• iDSI has cultivated the growth of Bhutan’s nascent health technology assessment (HTA) system and capacity. Since graduating from Gavi support in 2016, Bhutan has implemented national vaccine provision through their Bhutan Trust Fund. The government has designated the Essential Medicines and Technology Division (EMTD) under the Department of Medical Services of the Ministry of Health to conduct HTA to inform decision-making on new vaccine provision.

Our Impact

iDSI has:

Developed HTA capacity leading to national rollout of PCV-13 vaccine

Supported development of HTA processes and guidelines

Facilitated knowledge sharing at HTAsiaLink and the Prince Mahidol Award Conference

iDSI, through HITAP, has facilitated the HTA movement through providing technical assistance on conducting HTA studies, developing HTA policy processes and stakeholder capacities, and facilitating knowledge sharing with partners in the region and beyond. These activities have generated much local investment in HTA, with Bhutanese colleagues looking to strengthen their HTA systems and apply the principles of evidence-informed priority-setting widely across the health system beyond vaccines.
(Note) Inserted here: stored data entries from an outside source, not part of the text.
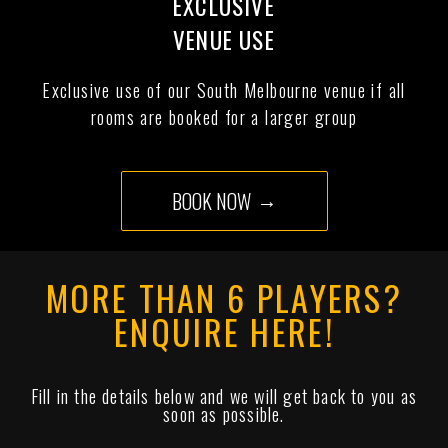
EXCLUSIVE
VENUE USE
Exclusive use of our South Melbourne venue if all
rooms are booked for a larger group
BOOK NOW
MORE THAN 6 PLAYERS?
ENQUIRE HERE!
Fill in the details below and we will get back to you as
soon as possible.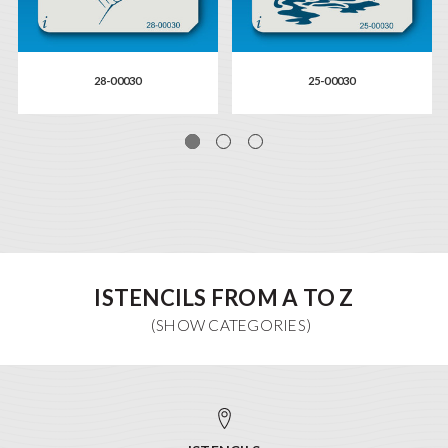
28-00030
25-00030
ISTENCILS FROM A TO Z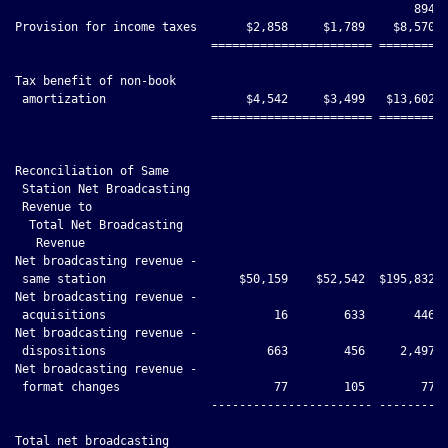
                                                         894

Provision for income taxes       $2,858     $1,789    $8,570  
                            ======================= ==========
Tax benefit of non-book

 amortization                    $4,542     $3,499   $13,602  
                            ======================= ==========
Reconciliation of Same

 Station Net Broadcasting

 Revenue to

  Total Net Broadcasting

   Revenue

Net broadcasting revenue -

 same station                   $50,159    $52,542  $195,832 $
Net broadcasting revenue -

 acquisitions                        16        633       446  
Net broadcasting revenue -

 dispositions                       663        456     2,497  
Net broadcasting revenue -

 format changes                      77        105        77  
                            ----------------------- ----------
Total net broadcasting
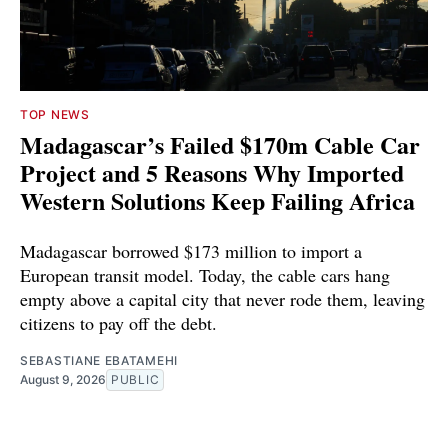
TOP NEWS
Madagascar’s Failed $170m Cable Car
Project and 5 Reasons Why Imported
Western Solutions Keep Failing Africa
Madagascar borrowed $173 million to import a
European transit model. Today, the cable cars hang
empty above a capital city that never rode them, leaving
citizens to pay off the debt.
SEBASTIANE EBATAMEHI
August 9, 2026
PUBLIC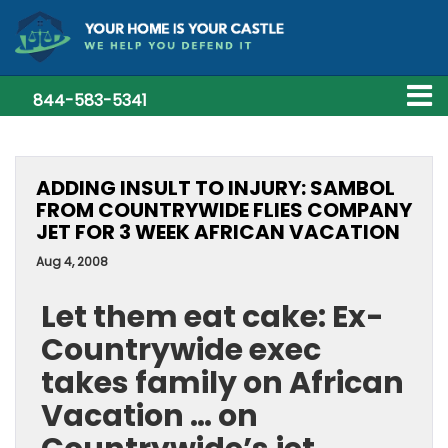
844-583-5341
ADDING INSULT TO INJURY: SAMBOL
FROM COUNTRYWIDE FLIES COMPANY
JET FOR 3 WEEK AFRICAN VACATION
Aug 4, 2008
Let them eat cake: Ex-
Countrywide exec
takes family on African
Vacation … on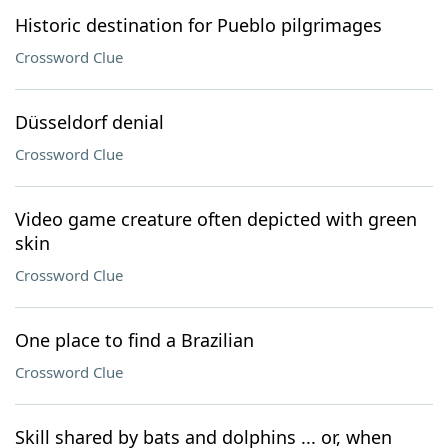
Historic destination for Pueblo pilgrimages
Crossword Clue
Düsseldorf denial
Crossword Clue
Video game creature often depicted with green
skin
Crossword Clue
One place to find a Brazilian
Crossword Clue
Skill shared by bats and dolphins ... or, when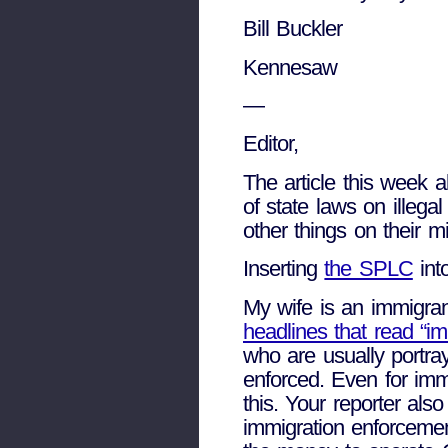
Bill Buckler
Kennesaw
—
Editor,
The article this week 
of state laws on illeg
other things on their m
Inserting
the SPLC
int
My wife is an immigran
headlines that read “im
who are usually portr
enforced. Even for imm
this. Your reporter als
immigration enforceme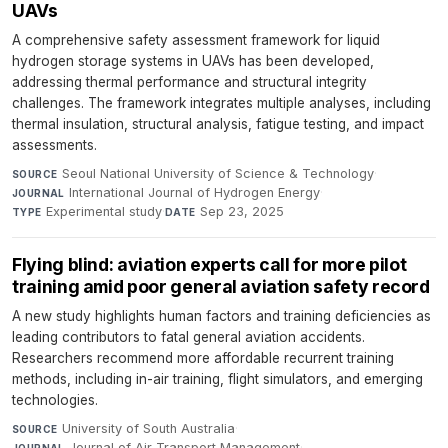
UAVs
A comprehensive safety assessment framework for liquid
hydrogen storage systems in UAVs has been developed,
addressing thermal performance and structural integrity
challenges. The framework integrates multiple analyses, including
thermal insulation, structural analysis, fatigue testing, and impact
assessments.
Seoul National University of Science & Technology
·
SOURCE
International Journal of Hydrogen Energy
·
JOURNAL
Experimental study
·
Sep 23, 2025
TYPE
DATE
Flying blind: aviation experts call for more pilot
training amid poor general aviation safety record
A new study highlights human factors and training deficiencies as
leading contributors to fatal general aviation accidents.
Researchers recommend more affordable recurrent training
methods, including in-air training, flight simulators, and emerging
technologies.
University of South Australia
·
SOURCE
Journal of Air Transport Management
·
Using HTA evidence to inform vaccine rollout

Since graduating from Gavi support, the Bhutanese has required new vaccines to be evaluated for their cost-effectiveness and financial sustainability prior to introduction. In 2016, two vaccines were being considered for national provision: the pneumococcal conjugate vaccine (PCV) and the rotavirus vaccine for children under 5 years. With WHO and iDSI support on HTA training and stakeholder consultations, the EMTD conducted a cost-effectiveness analysis of introducing 10 and 13 valent PCVs compared to a no vaccination scenario.
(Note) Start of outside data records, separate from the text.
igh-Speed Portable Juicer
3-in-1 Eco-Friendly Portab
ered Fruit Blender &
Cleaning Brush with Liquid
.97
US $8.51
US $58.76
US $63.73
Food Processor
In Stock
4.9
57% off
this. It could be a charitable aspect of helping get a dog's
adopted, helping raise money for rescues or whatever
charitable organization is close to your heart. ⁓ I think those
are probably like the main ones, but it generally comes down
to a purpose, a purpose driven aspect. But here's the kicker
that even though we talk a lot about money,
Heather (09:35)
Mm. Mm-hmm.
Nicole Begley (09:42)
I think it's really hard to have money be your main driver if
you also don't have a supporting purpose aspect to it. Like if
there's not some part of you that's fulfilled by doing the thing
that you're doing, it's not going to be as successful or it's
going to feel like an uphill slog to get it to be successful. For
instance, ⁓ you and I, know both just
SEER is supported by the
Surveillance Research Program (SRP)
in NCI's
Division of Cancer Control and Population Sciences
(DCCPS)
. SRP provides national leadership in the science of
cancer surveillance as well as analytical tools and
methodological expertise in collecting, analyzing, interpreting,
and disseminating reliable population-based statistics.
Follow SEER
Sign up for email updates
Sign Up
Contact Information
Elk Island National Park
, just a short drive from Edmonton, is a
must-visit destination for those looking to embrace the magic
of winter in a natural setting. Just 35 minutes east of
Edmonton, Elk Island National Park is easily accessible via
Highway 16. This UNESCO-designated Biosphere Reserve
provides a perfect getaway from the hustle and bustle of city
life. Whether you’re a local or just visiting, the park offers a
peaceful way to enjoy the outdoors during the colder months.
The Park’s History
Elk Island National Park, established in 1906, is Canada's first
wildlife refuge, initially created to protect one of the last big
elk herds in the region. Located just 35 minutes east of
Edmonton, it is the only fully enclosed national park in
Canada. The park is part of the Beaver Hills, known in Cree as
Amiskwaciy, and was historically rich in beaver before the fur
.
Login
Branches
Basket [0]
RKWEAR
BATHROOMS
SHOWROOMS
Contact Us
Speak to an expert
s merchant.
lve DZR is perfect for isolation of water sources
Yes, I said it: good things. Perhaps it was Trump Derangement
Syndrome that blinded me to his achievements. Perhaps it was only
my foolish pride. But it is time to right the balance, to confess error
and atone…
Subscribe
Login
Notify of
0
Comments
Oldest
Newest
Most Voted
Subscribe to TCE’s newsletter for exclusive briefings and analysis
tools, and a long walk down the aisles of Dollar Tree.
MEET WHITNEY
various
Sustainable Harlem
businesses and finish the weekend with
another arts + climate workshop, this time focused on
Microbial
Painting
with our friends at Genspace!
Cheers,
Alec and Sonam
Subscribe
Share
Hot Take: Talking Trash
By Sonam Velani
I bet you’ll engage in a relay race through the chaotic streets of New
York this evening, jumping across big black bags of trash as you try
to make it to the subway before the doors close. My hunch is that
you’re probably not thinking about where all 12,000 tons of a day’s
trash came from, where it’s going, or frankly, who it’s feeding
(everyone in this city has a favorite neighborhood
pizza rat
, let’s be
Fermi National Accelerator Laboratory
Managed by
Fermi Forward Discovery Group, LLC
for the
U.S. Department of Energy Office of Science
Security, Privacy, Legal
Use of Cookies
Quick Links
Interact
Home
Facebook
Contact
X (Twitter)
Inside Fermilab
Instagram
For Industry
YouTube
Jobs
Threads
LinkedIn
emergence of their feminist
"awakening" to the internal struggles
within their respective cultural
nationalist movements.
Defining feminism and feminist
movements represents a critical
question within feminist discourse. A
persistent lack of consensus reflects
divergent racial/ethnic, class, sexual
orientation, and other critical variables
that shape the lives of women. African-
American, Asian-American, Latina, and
"If introduced, treatment costs of pneumococcal bacterial diseases are expected to decline by 8.5 percent and 13.6 percent respectively for PCV10 or PCV13. "

National newspaper of Bhutan



PCV prevents the transmission of pneumococcal bacterial diseases such as pneumonia, otitis media, bacteraemia and meningitis, some of the major causes of morbidity and death among Bhutanese children. The findings showed that both PCV10 and PCV13 offer good value for money in Bhutan but PCV13 yields better health outcomes and has a lower five-year budget impact.

Stakeholders including Bhutan’s High-Level Committee supported the results of the study; subsequently, cabinet members approved the introduction of the vaccine which was introduced into national routine immunization services in 2018.

Following this successful collaboration, Bhutanese stakeholders are now increasingly using HTA in resource allocation decisions.

In 2017, EMTD began an economic evaluation of the rotavirus vaccine (which prevents the rotavirus infection, a leading cause of severe diarrhoea in children) with support from PATH and iDSI. The study found that, at the current cost-effectiveness threshold in Bhutan, the available vaccines are unlikely to be cost-effective, though ROTASIIL and ROTAVAC would provide the best value-for-money.

These activities have led to a study with EMTD, Hitotsubashi University Institute for Advanced Studies or HIAS and HITAP, with the support of IDSI and the Access and Delivery Partnership (ADP), on an empirically derived, locally relevant cost-effectiveness threshold in Bhutan. In addition, as part of this collaboration, the team will be conducting a willingness-to-pay study alongside a household survey.

Key reads

Strengthening institutional capacity and networks for HTA

iDSI has supported HTA institutional development in Bhutan in parallel to the vaccine evaluation work. This includes introducing HTA processes and methods based on Thai experiences, with Bhutanese partners developing context-specific HTA process guidelines with input from iDSI HTA experts; and iDSI-supported training for Bhutan’s medical professionals and technical researchers to increase awareness of and support of HTA and its usefulness. In order to build the network and credibility of EMTD, iDSI also facilitated their membership in the HTAsiaLink network and participation in the Prince Mahidol Award Conference (PMAC) and Access and Delivery Partnership (ADP) meetings, allowing them to disseminate the results of their work and be exposed to international expertise and knowledge about HTA. In addition, the EMTD team has been part of the Working Group to develop a guidance document on the “Use of Real-World Data and Real-World Evidence to Support Drug Reimbursement Decision-Making in Asia”.